Sono pezzi sparsi di un Italia che non c’è più, ma che sopravvive ancora nei nostri ricordi, fra tenerezza e nostalgia. Perché la verità è che la parte più genuina di noi stessi non ci sta a lasciar andare quel senso di unione, di quotidianità vissuta la mattina al bar prima di andare a lavoro, scambiando un paio di battute col vicino di bancone, o proprio all’edicola, dove comprare una finestra sul mondo fatta di carta e inchiostro. Tutto questo contribuisce a nutrire la nostra natura sociale, la bellezza della memoria, la necessità di sentirci parte di una collettività cittadina. Quello che perdiamo lontano da queste istanze ci distrugge e il lavoro della Città Ideale nel restituircelo è un dono prezioso, una luce che, malgrado tutto, resta accesa dentro di noi. Non si può che ringraziarli per questo.

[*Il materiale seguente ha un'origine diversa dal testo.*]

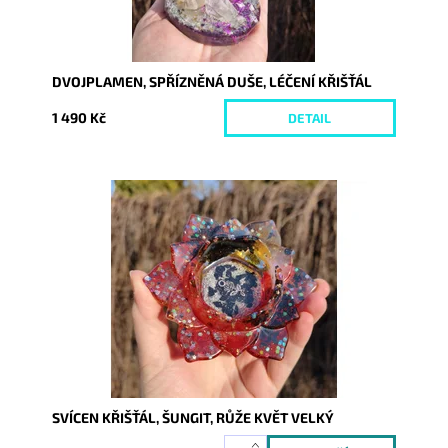
DVOJPLAMEN, SPŘÍZNĚNÁ DUŠE, LÉČENÍ KŘIŠŤÁL
1 490 Kč
DETAIL
Dostupnost:
Skladem
Kód:
10596
SVÍCEN KŘIŠŤÁL, ŠUNGIT, RŮŽE KVĚT VELKÝ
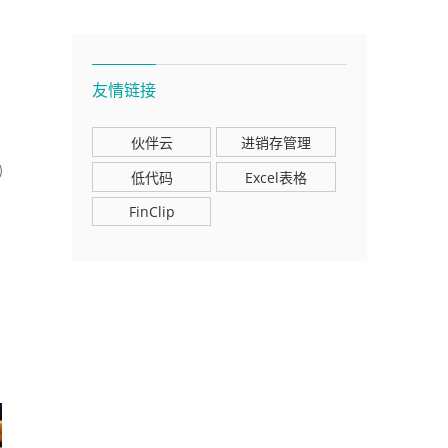
友情链接
伙伴云
进销存管理
低代码
Excel表格
FinClip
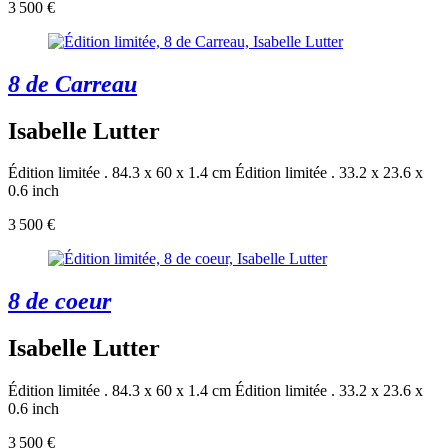
3 500 €
8 de Carreau
Isabelle Lutter
Édition limitée . 84.3 x 60 x 1.4 cm
Édition limitée . 33.2 x 23.6 x
0.6 inch
3 500 €
8 de coeur
Isabelle Lutter
Édition limitée . 84.3 x 60 x 1.4 cm
Édition limitée . 33.2 x 23.6 x
0.6 inch
3 500 €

Last but not least applausi scrosciati e partecipati al testo. Una drammaturgia raffinata e commovente che ibrida palpiti, lacrime e sorrisi, come solo le migliori storie sanno fare. Gli rende lustro Matteo Cirillo col suo recitato sempre coinvolgente e senza sbavature ammiccanti, reti pericolose di banalità, in cui riesce sempre a non cadere. Bravo bravissimo anche Ariele Vincenti, che firma la regia, incastonando come una gemma il racconto proprio dentro una vera edicola, gentilmente offerta “a nolo” da un edicolante “resistente” di Testaccio. Quanto è stato bello esserci stati? Fatico a descriverlo, non mi resta che augurare a voi lettori romani di poter almeno una volta essere parte di questo piccolo grande drappello comunitario, che cerca di riunire in una rete di dialogo meta-teatrale tutti i quartieri della città eterna.
Concludo con una chiosa invece che da manuale, da album, Panini. 15 gennaio 1950, ottantesimo di un Fiorentina-Juventus senza smalto. Il reporter Corrado Bianchi, sceso in delle buche sulla pista di atletica del Comunale di Firenze, poggia a terra la macchina fotografica. Così, quasi per caso, immortala uno scatto destinato a fare la storia del Calcio, ma pure quella del costume italiano. Carlo Parola, centromediano juventino svetta in rovesciata e l’obiettivo di Bianchi lo cattura. Non è lo slancio di una punta che sfreccia verso il goal, ma quella di una difesa sotto la porta bianconera e forse nemmeno questo è un caso.
Nessuno lo sapeva ancora, ma quell’immagine sarebbe diventata la più riprodotta in assoluto al mondo. Per l’appunto quella che ancora oggi identifica i pacchetti delle figurine di calcio Panini. E allora in una realtà che ci spinge a desiderare sempre di più, nuovo e grande, voglio dare voce piuttosto al sentimento che mi pervadeva quando nelle edicole cercavo avida e timorosa i numeri delle riviste giovanili nei primi anni 2000. Lo scriverò anzi, che sì, nel mare di tanti, troppi, “ce l’ho”, tutto questo, così piccolo e vitale, invece… Mi manca.